During the golden age of Alaska bush flying, pioneering airmen did things their way, regardless of what others thought impossible.
Legends are sparked by unbelievable deeds. So it was for Alaskan bush pilot Bob Reeve when he asked a group of mountaineers to push his airplane into position so he could take off from a cliff. In 1937 Reeve had landed famed mountain climber Henry Bradford Washburn and his team on the slopes of 17,146-foot Mount Lucania near the Canadian border with Alaska. Reeve quickly discovered the air was too thin and snow too slushy for his ski-equipped Fairchild 51 to take off. He tried three times. Then he had a crazy idea. Reeve figured if he launched off the cliff the rush of air as he plunged downward would provide the lift he needed.

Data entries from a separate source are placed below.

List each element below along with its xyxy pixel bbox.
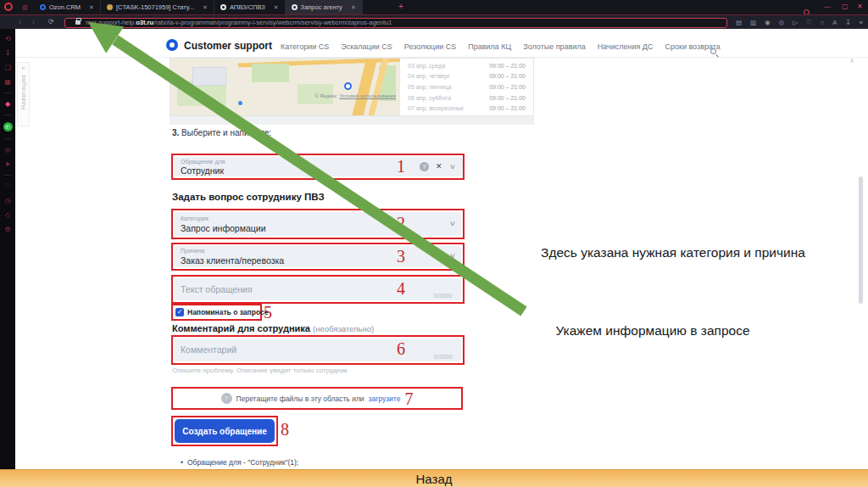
bookmarks-icon[interactable]: ♡ <box>806 19 812 26</box>
chevron-down-icon[interactable]: ∨ <box>449 252 456 260</box>
wallet-icon[interactable]: ○ <box>821 19 825 26</box>
tab-label: [CTASK-15071959] Стату... <box>116 3 194 11</box>
section-divider <box>170 116 534 125</box>
remind-checkbox-row[interactable]: ✓ Напоминать о запросе <box>173 305 260 319</box>
history-icon[interactable]: ⟲ <box>5 35 11 42</box>
upload-link[interactable]: загрузите <box>369 395 401 403</box>
whatsapp-icon[interactable]: ✆ <box>3 122 13 132</box>
lock-icon[interactable] <box>75 20 81 25</box>
schedule-row: 05 апр, пятница09:00 – 21:00 <box>400 81 533 92</box>
dock-divider <box>4 175 11 176</box>
tab-close-icon[interactable]: ✕ <box>274 4 279 11</box>
screenshot-root: ▥ Ozon.CRM ✕ [CTASK-15071959] Стату... ✕… <box>0 0 868 487</box>
pvz-info-card: © ЯндексУсловия использования 03 апр, ср… <box>170 58 534 116</box>
field-label: Категория <box>181 216 209 221</box>
scroll-top-icon[interactable]: ∧ <box>849 57 854 64</box>
back-bar[interactable]: Назад <box>0 469 868 487</box>
site-nav: Категории CS Эскалации CS Резолюции CS П… <box>281 42 721 51</box>
snapshot-icon[interactable]: ◉ <box>765 19 771 26</box>
dock-divider <box>4 115 11 115</box>
schedule-row: 04 апр, четверг09:00 – 21:00 <box>400 71 533 82</box>
nav-link-rezolyucii-cs[interactable]: Резолюции CS <box>404 42 456 51</box>
telegram-icon[interactable]: ➤ <box>5 160 11 168</box>
appeal-for-select-right[interactable] <box>427 157 463 176</box>
browser-tab-apvz[interactable]: АПВЗ/СПВЗ ✕ <box>214 0 286 14</box>
favorites-icon[interactable]: ♡ <box>4 182 10 190</box>
player-icon[interactable]: ◎ <box>779 19 785 26</box>
tab-close-icon[interactable]: ✕ <box>351 4 356 11</box>
comment-hint: Опишите проблему. Описание увидит только… <box>172 367 348 374</box>
upload-area-highlight: ↑ Перетащите файлы в эту область или заг… <box>171 387 463 410</box>
window-restore-button[interactable]: ▢ <box>842 3 849 10</box>
browser-tab-ctask[interactable]: [CTASK-15071959] Стату... ✕ <box>101 0 214 14</box>
map-green-patch <box>252 64 289 82</box>
comment-field-highlight: Комментарий 6 0/3000 <box>171 335 465 365</box>
pinboard-icon[interactable]: ▥ <box>750 19 756 26</box>
window-close-button[interactable]: ✕ <box>857 3 863 10</box>
browser-tab-ozon-crm[interactable]: Ozon.CRM ✕ <box>34 0 101 14</box>
split-screen-icon[interactable]: ▤ <box>736 19 742 26</box>
dock-divider <box>4 92 11 93</box>
clear-icon[interactable]: ✕ <box>436 162 442 171</box>
help-icon[interactable]: ? <box>420 162 429 171</box>
nav-link-zolotye-pravila[interactable]: Золотые правила <box>523 42 585 51</box>
window-minimize-button[interactable]: — <box>824 3 831 10</box>
summary-bullet: •Обращение для - "Сотрудник"(1); <box>181 458 298 467</box>
chevron-down-icon[interactable]: ∨ <box>449 163 456 171</box>
remind-checkbox-highlight: ✓ Напоминать о запросе <box>171 304 262 321</box>
url-text: mer-support-help.o3t.ru/rabota-v-program… <box>86 19 392 26</box>
schedule-row: 03 апр, среда09:00 – 21:00 <box>400 60 533 71</box>
flow-icon[interactable]: ▷ <box>793 19 798 26</box>
map-copyright[interactable]: © ЯндексУсловия использования <box>314 93 396 98</box>
tab-close-icon[interactable]: ✕ <box>89 4 94 11</box>
tab-strip: Ozon.CRM ✕ [CTASK-15071959] Стату... ✕ А… <box>34 0 363 14</box>
downloads-icon[interactable]: ↧ <box>5 49 11 57</box>
back-button[interactable]: ‹ <box>19 18 21 26</box>
site-brand[interactable]: Customer support <box>184 40 272 52</box>
opera-logo-icon[interactable] <box>4 3 13 11</box>
upload-text: Перетащите файлы в эту область или <box>236 395 364 403</box>
annotation-number-7: 7 <box>404 390 413 407</box>
scrollbar-thumb[interactable] <box>859 176 863 304</box>
upload-dropzone[interactable]: ↑ Перетащите файлы в эту область или заг… <box>173 389 461 408</box>
profile-icon[interactable]: A <box>832 19 837 26</box>
schedule-row: 07 апр, воскресенье09:00 – 21:00 <box>400 103 533 114</box>
tab-sidebar-toggle-icon[interactable]: ▥ <box>22 3 28 11</box>
yandex-map[interactable]: © ЯндексУсловия использования <box>170 59 400 115</box>
settings-icon[interactable]: ⚙ <box>4 226 10 233</box>
clock-icon[interactable]: ◷ <box>5 197 11 204</box>
annotation-note-info: Укажем информацию в запросе <box>515 323 790 339</box>
nav-link-eskalacii-cs[interactable]: Эскалации CS <box>341 42 392 51</box>
annotation-number-3: 3 <box>397 248 405 265</box>
tab-close-icon[interactable]: ✕ <box>203 4 208 11</box>
chevron-down-icon[interactable]: ∨ <box>449 220 456 227</box>
forward-button[interactable]: › <box>32 18 35 26</box>
downloads-toolbar-icon[interactable]: ↧ <box>845 19 850 26</box>
navigation-side-tab[interactable]: » Навигация <box>17 62 30 126</box>
url-field[interactable]: mer-support-help.o3t.ru/rabota-v-program… <box>64 18 727 28</box>
upload-icon: ↑ <box>221 393 232 404</box>
tab-favicon-ozon-crm <box>40 4 46 10</box>
pinned-icon[interactable]: ◆ <box>5 100 10 108</box>
tab-favicon-zapros <box>292 4 298 10</box>
apps-grid-icon[interactable]: ▦ <box>4 78 11 86</box>
new-tab-button[interactable]: + <box>398 2 403 11</box>
site-search-icon[interactable] <box>710 42 716 58</box>
customer-support-logo-icon[interactable] <box>166 39 178 51</box>
create-appeal-button[interactable]: Создать обращение <box>175 419 275 443</box>
tab-label: Ozon.CRM <box>49 3 81 11</box>
browser-tab-zapros-agentu[interactable]: Запрос агенту ✕ <box>286 0 363 14</box>
chat-icon[interactable]: ❑ <box>4 64 10 71</box>
nav-link-pravila-kc[interactable]: Правила КЦ <box>468 42 511 51</box>
checkbox-checked-icon[interactable]: ✓ <box>175 308 184 316</box>
section-title: Задать вопрос сотруднику ПВЗ <box>172 192 325 202</box>
map-pvz-pin[interactable] <box>344 82 352 90</box>
nav-link-categorii-cs[interactable]: Категории CS <box>281 42 329 51</box>
reload-button[interactable]: ⟳ <box>48 18 54 25</box>
extensions-icon[interactable]: ◇ <box>5 211 10 219</box>
menu-icon[interactable]: ≡ <box>860 19 863 26</box>
nav-link-nachisleniya-ds[interactable]: Начисления ДС <box>598 42 654 51</box>
back-label[interactable]: Назад <box>416 472 453 486</box>
tab-favicon-ctask <box>107 4 113 10</box>
target-icon[interactable]: ◎ <box>5 146 11 154</box>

Washburn vehemently protested, saying it was sure death. “I’m a pilot,” Reeve replied. “You skin your skunk and I’ll skin mine.”

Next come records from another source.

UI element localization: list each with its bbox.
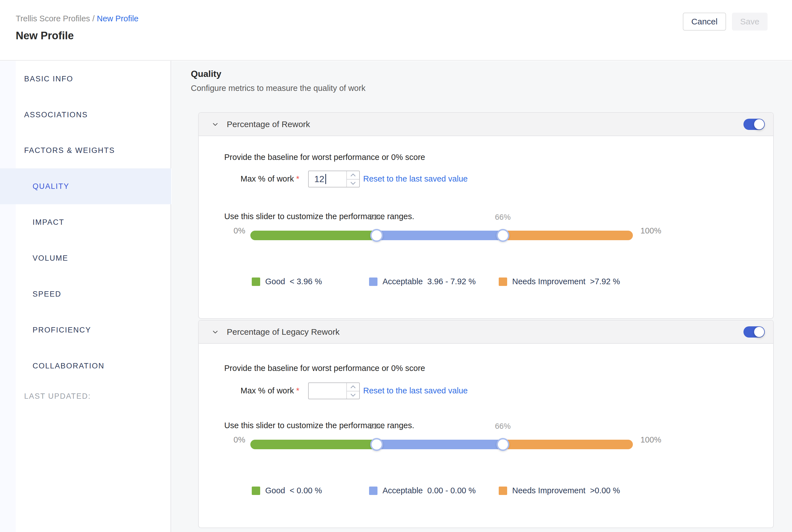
slider-min-label: 0% [232, 434, 245, 445]
slider-segment-needs-improvement [503, 231, 633, 240]
spinner-down-icon[interactable] [347, 391, 359, 399]
baseline-instruction: Provide the baseline for worst performan… [224, 152, 425, 163]
sidebar-item-collaboration[interactable]: COLLABORATION [0, 348, 171, 384]
max-percent-label: Max % of work* [241, 385, 299, 396]
page-title: New Profile [16, 30, 74, 42]
enable-metric-toggle[interactable] [743, 119, 765, 130]
page-header: Trellis Score Profiles / New Profile New… [0, 0, 792, 61]
slider-handle-high-label: 66% [486, 422, 520, 431]
reset-link[interactable]: Reset to the last saved value [363, 385, 468, 396]
good-swatch [252, 278, 260, 286]
max-percent-input[interactable] [308, 382, 360, 399]
section-title: Quality [191, 69, 221, 79]
slider-min-label: 0% [232, 225, 245, 236]
slider-track[interactable] [250, 440, 633, 449]
slider-handle-low-label: 33% [360, 422, 394, 431]
legend-good: Good< 3.96 % [252, 277, 322, 286]
performance-range-slider: 33% 66% [250, 422, 633, 455]
slider-handle-high[interactable] [496, 438, 509, 451]
chevron-down-icon[interactable] [211, 120, 220, 129]
metric-card-percentage-of-legacy-rework: Percentage of Legacy Rework Provide the … [198, 320, 774, 528]
number-spinner [346, 171, 359, 187]
slider-handle-low[interactable] [370, 229, 383, 242]
text-caret [325, 174, 326, 184]
section-subtitle: Configure metrics to measure the quality… [191, 83, 365, 93]
acceptable-swatch [369, 487, 377, 495]
slider-segment-good [250, 231, 377, 240]
trellis-profile-page: Trellis Score Profiles / New Profile New… [0, 0, 792, 532]
slider-handle-high-label: 66% [486, 213, 520, 222]
slider-max-label: 100% [640, 434, 661, 445]
metric-card-percentage-of-rework: Percentage of Rework Provide the baselin… [198, 112, 774, 319]
sidebar: BASIC INFO ASSOCIATIONS FACTORS & WEIGHT… [0, 61, 171, 532]
breadcrumb-root[interactable]: Trellis Score Profiles [16, 14, 90, 23]
slider-track[interactable] [250, 231, 633, 240]
legend-good: Good< 0.00 % [252, 486, 322, 495]
toggle-knob [754, 327, 764, 337]
slider-handle-low[interactable] [370, 438, 383, 451]
max-percent-input[interactable]: 12 [308, 171, 360, 187]
breadcrumb-separator: / [90, 14, 97, 23]
breadcrumb-current[interactable]: New Profile [97, 14, 138, 23]
toggle-knob [754, 119, 764, 129]
breadcrumb: Trellis Score Profiles / New Profile [16, 14, 138, 23]
card-header[interactable]: Percentage of Legacy Rework [199, 320, 773, 344]
needs-improvement-swatch [499, 278, 507, 286]
spinner-up-icon[interactable] [347, 171, 359, 179]
slider-handle-high[interactable] [496, 229, 509, 242]
cancel-button[interactable]: Cancel [683, 13, 726, 31]
sidebar-item-volume[interactable]: VOLUME [0, 240, 171, 276]
legend-needs-improvement: Needs Improvement>0.00 % [499, 486, 620, 495]
last-updated-label: LAST UPDATED: [24, 392, 91, 401]
required-asterisk: * [296, 174, 299, 183]
chevron-down-icon[interactable] [211, 328, 220, 336]
good-swatch [252, 487, 260, 495]
slider-segment-needs-improvement [503, 440, 633, 449]
card-title: Percentage of Rework [227, 119, 310, 129]
required-asterisk: * [296, 386, 299, 395]
spinner-down-icon[interactable] [347, 179, 359, 187]
slider-max-label: 100% [640, 225, 661, 236]
slider-segment-acceptable [377, 440, 503, 449]
enable-metric-toggle[interactable] [743, 326, 765, 338]
max-percent-value: 12 [314, 174, 326, 184]
slider-handle-low-label: 33% [360, 213, 394, 222]
slider-segment-good [250, 440, 377, 449]
sidebar-item-associations[interactable]: ASSOCIATIONS [0, 97, 171, 133]
sidebar-item-factors-weights[interactable]: FACTORS & WEIGHTS [0, 132, 171, 168]
legend-acceptable: Acceptable0.00 - 0.00 % [369, 486, 476, 495]
slider-segment-acceptable [377, 231, 503, 240]
number-spinner [346, 383, 359, 399]
sidebar-item-proficiency[interactable]: PROFICIENCY [0, 312, 171, 348]
save-button[interactable]: Save [732, 13, 768, 31]
card-title: Percentage of Legacy Rework [227, 327, 340, 337]
max-percent-label: Max % of work* [241, 173, 299, 184]
needs-improvement-swatch [499, 487, 507, 495]
acceptable-swatch [369, 278, 377, 286]
sidebar-item-quality[interactable]: QUALITY [0, 168, 171, 204]
spinner-up-icon[interactable] [347, 383, 359, 391]
performance-range-slider: 33% 66% [250, 213, 633, 246]
legend-needs-improvement: Needs Improvement>7.92 % [499, 277, 620, 286]
legend-acceptable: Acceptable3.96 - 7.92 % [369, 277, 476, 286]
main-pane: Quality Configure metrics to measure the… [172, 61, 792, 532]
baseline-instruction: Provide the baseline for worst performan… [224, 362, 425, 374]
sidebar-item-basic-info[interactable]: BASIC INFO [0, 61, 171, 97]
sidebar-item-speed[interactable]: SPEED [0, 276, 171, 312]
reset-link[interactable]: Reset to the last saved value [363, 173, 468, 184]
sidebar-item-impact[interactable]: IMPACT [0, 204, 171, 240]
card-header[interactable]: Percentage of Rework [199, 113, 773, 136]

Washburn’s party then pushed the Fairchild into position for Reeve to make a takeoff run off the cliff and were shocked when he actually did just that. The bush pilot went over the cliff and out of view. That was the last Washburn saw of Reeve until a press conference months later when the pilot walked in. Stunned, Washburn stood up, pointed at Reeve and declared he was “the greatest pilot who ever lived!”
Reeve was one of only 50 pilots who flew in the Territory of Alaska before World War II. The period from 1924, when Carl Ben Eielson first took off into the Alaska sky, to the war is considered the golden age of the Alaska bush pilot. For these men there were very few government regulations on flying, and what little enforcement the Civil Aeronautics Authority undertook in the late 1930s was conducted by a handful of agents sprinkled across what amounted to a subcontinent. Thus, planes flew overloaded, sometimes with drunken pilots at the controls. Damaged and worn out aircraft were mended with wire, tape and, in one case, tree branches.
Flying to the point of addiction, these bush pilots faced adverse weather and deep subzero cold in frail aircraft powered by undependable engines. They landed where there were no runways on a daily basis. Reeve joked he was not flying an airplane at all but a collection of assorted parts that happened to be flying in formation.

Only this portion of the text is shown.